I have no photos of the house from before 2005, because my hard drive crashed and I lost all my pictures. I still grieve this loss. Gone are most of the photos of Tom and me when we first met, our first Adirondack hike (Cascade, July 2004), and many many photos of little Amelia when she was toddling about and saying things like, “Tittens! So toot!” and “I can’t beeve it! It’s so geat!”
The house was originally a pale yellow with brown shutters. Not my favorite combination. I didn’t want to have a yellow house. I saved up to get it painted ASAP. In fact, I hired ASAP Painters in April, 2004. When I alerted one of my writing groups to this eventuality, someone in the group said, “But surely you will keep the house yellow? You must! It’s the yellow house!”
I paused. One of the contracts I’d signed in my heart when I bought this house was that it would be something of a shared commodity. It would belong to me and the community, both. So I swallowed hard and went looking for shades of yellow I could tolerate. I decided on a daffodil paired with spring green. Tom then suggested some strong dark red trim, and we liked the idea of using another green, too. Now we had almost a painted lady.
My weekly workshops were such a joy to me. I couldn’t believe how interesting the writers were, how much I admired their work and enjoyed their company. After a weekend at Kripalu, it occurred to me that I could also run weekend retreats. I posted, somehow (this was way before Facebook) somewhere, and filled two back-to-back weekend retreats in July and August 2004. Tom was still living in Haydenville, but he came over and cooked and helped, and his dog Cody lay on the carpet and urged the writers on by napping. Mike Biegner christened us Nerissa Neruda and Tomas Tomatto, and the era of the retreats was upon us. I have offered a minimum of 3 per year since 2004.
Meeting Tom, of course, changed everything. We found each other at the Starbucks in Northampton, and after a second date on a snowy night in December, we were bonded. “He’s salt to your pepper,” quipped my friend Amy upon seeing us together for the first time. There was no question that we would shack up. There was a small question of whose shack. As much as I loved Big Yellow, I loved Tom more, and I was willing to contemplate moving to Haydenville. But Big Yellow won Tom’s heart, eventually. Plus, as beautiful as the country is, it’s no small thing to be able to bike everywhere. Tom is a biker.

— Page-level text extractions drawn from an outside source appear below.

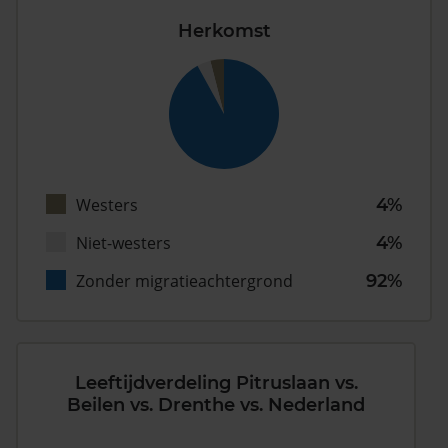
Herkomst
Westers
4%
Niet-westers
4%
Zonder migratieachtergrond
92%
Leeftijdverdeling Pitruslaan vs.
Beilen vs. Drenthe vs. Nederland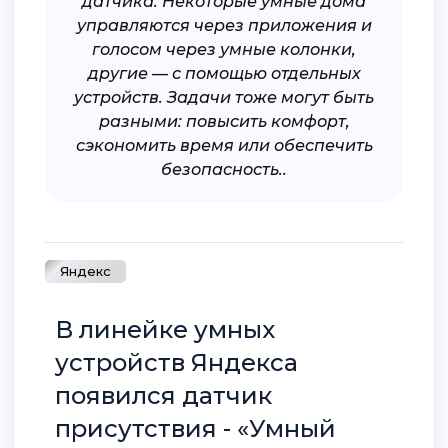
датчика. Некоторые умные дома
управляются через приложения и
голосом через умные колонки,
другие — с помощью отдельных
устройств. Задачи тоже могут быть
разными: повысить комфорт,
сэкономить время или обеспечить
безопасность..
Яндекс
В линейке умных
устройств Яндекса
появился датчик
присутствия - «Умный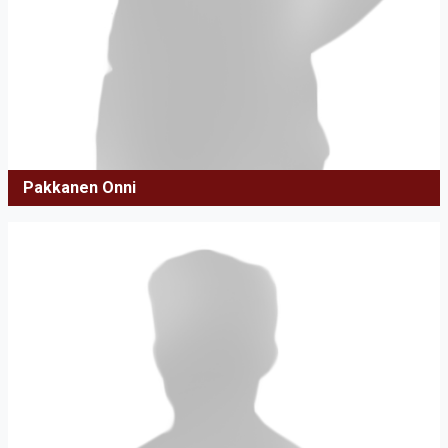
Pakkanen Onni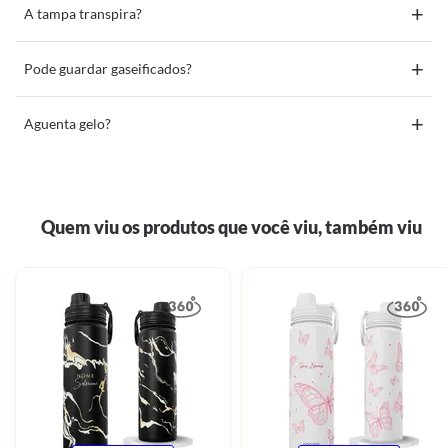
+
A tampa transpira?
+
Pode guardar gaseificados?
+
Aguenta gelo?
Quem viu os produtos que você viu, também viu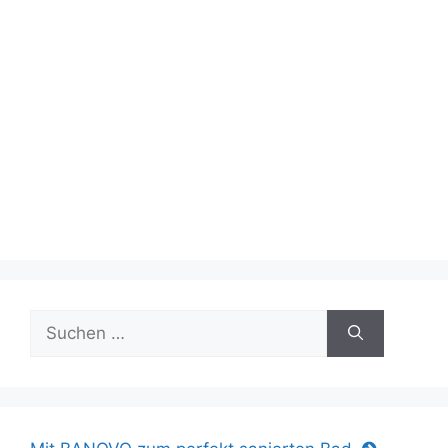
Suche
nach: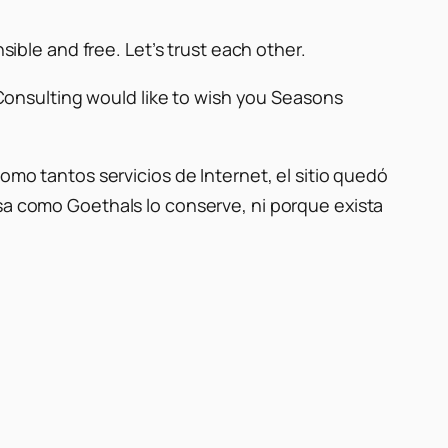
ible and free. Let’s trust each other.
Consulting would like to wish you Seasons
omo tantos servicios de Internet, el sitio quedó
esa como Goethals lo conserve, ni porque exista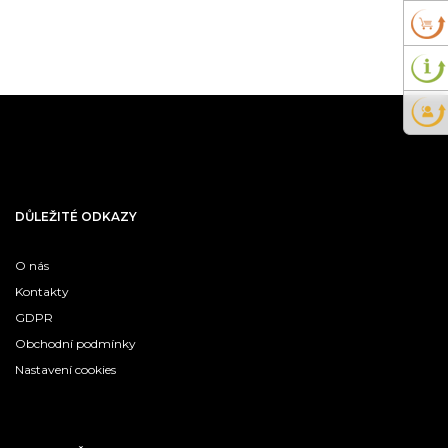
DŮLEŽITÉ ODKAZY
O nás
Kontakty
GDPR
Obchodní podmínky
Nastavení cookies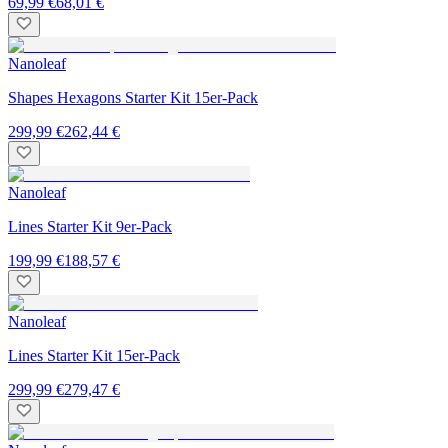
69,99 €
68,01 €
Nanoleaf
Shapes Hexagons Starter Kit 15er-Pack
299,99 €
262,44 €
Nanoleaf
Lines Starter Kit 9er-Pack
199,99 €
188,57 €
Nanoleaf
Lines Starter Kit 15er-Pack
299,99 €
279,47 €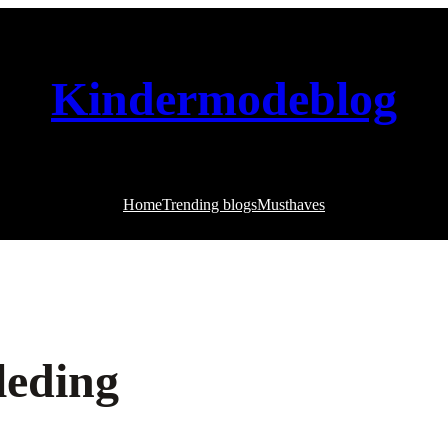
Kindermodeblog
Home
Trending blogs
Musthaves
leding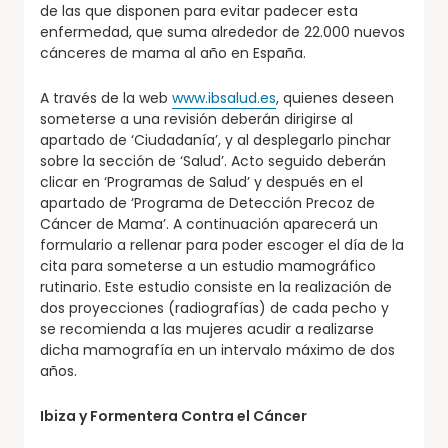
de las que disponen para evitar padecer esta
enfermedad, que suma alrededor de 22.000 nuevos
cánceres de mama al año en España.
A través de la web
www.ibsalud.es
, quienes deseen
someterse a una revisión deberán dirigirse al
apartado de ‘Ciudadanía’, y al desplegarlo pinchar
sobre la sección de ‘Salud’. Acto seguido deberán
clicar en ‘Programas de Salud’ y después en el
apartado de ‘Programa de Detección Precoz de
Cáncer de Mama’. A continuación aparecerá un
formulario a rellenar para poder escoger el día de la
cita para someterse a un estudio mamográfico
rutinario. Este estudio consiste en la realización de
dos proyecciones (radiografías) de cada pecho y
se recomienda a las mujeres acudir a realizarse
dicha mamografía en un intervalo máximo de dos
años.
Ibiza y Formentera Contra el Cáncer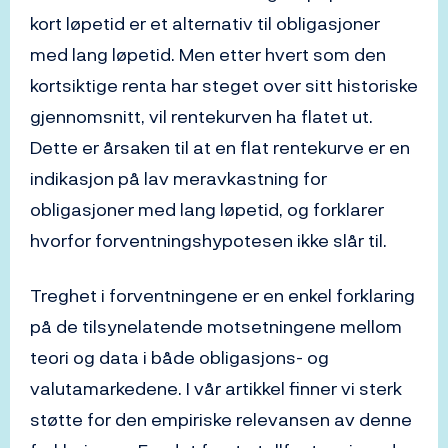
kort løpetid er et alternativ til obligasjoner
med lang løpetid. Men etter hvert som den
kortsiktige renta har steget over sitt historiske
gjennomsnitt, vil rentekurven ha flatet ut.
Dette er årsaken til at en flat rentekurve er en
indikasjon på lav meravkastning for
obligasjoner med lang løpetid, og forklarer
hvorfor forventningshypotesen ikke slår til.
Treghet i forventningene er en enkel forklaring
på de tilsynelatende motsetningene mellom
teori og data i både obligasjons- og
valutamarkedene. I vår artikkel finner vi sterk
støtte for den empiriske relevansen av denne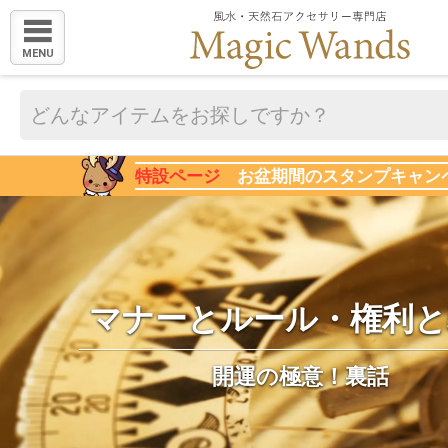
MENU
特設ページ
お盆期間のスタンプキャン
マナーとルール・権利と
開運の極意！裏話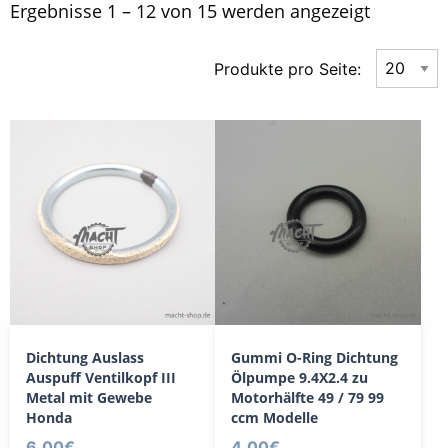
Nach
Ergebnisse 1 – 12 von 15 werden angezeigt
Aktualität
Produkte pro Seite:
sortiert
Dichtung Auslass
Gummi O-Ring Dichtung
Auspuff Ventilkopf III
Ölpumpe 9.4X2.4 zu
Metal mit Gewebe
Motorhälfte 49 / 79 99
Honda
ccm Modelle
6,00
€
4,00
€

So Tom put his Haydenville condo on the market, and when it sold, we took the proceeds to renovate the back bedroom. We hoped to have a family, so we would need the space. And as fun as it was for me to have that giant wardrobe room, we thought it better to convert it to our master bedroom and add a bathroom. I had been wishing to sleep in the back of the house, where it was quieter, closer to the gardens, farther from the street. In the era in which the house was built, the idea was to maximize proximity to the street. The porch and all the best windows faced the road. The back of the house was where the livestock dwelt and the sewage got dumped. So there were very few windows facing the back. I wanted to change all this.
So in the spring of 2005, we began work on the house, and we planned our wedding.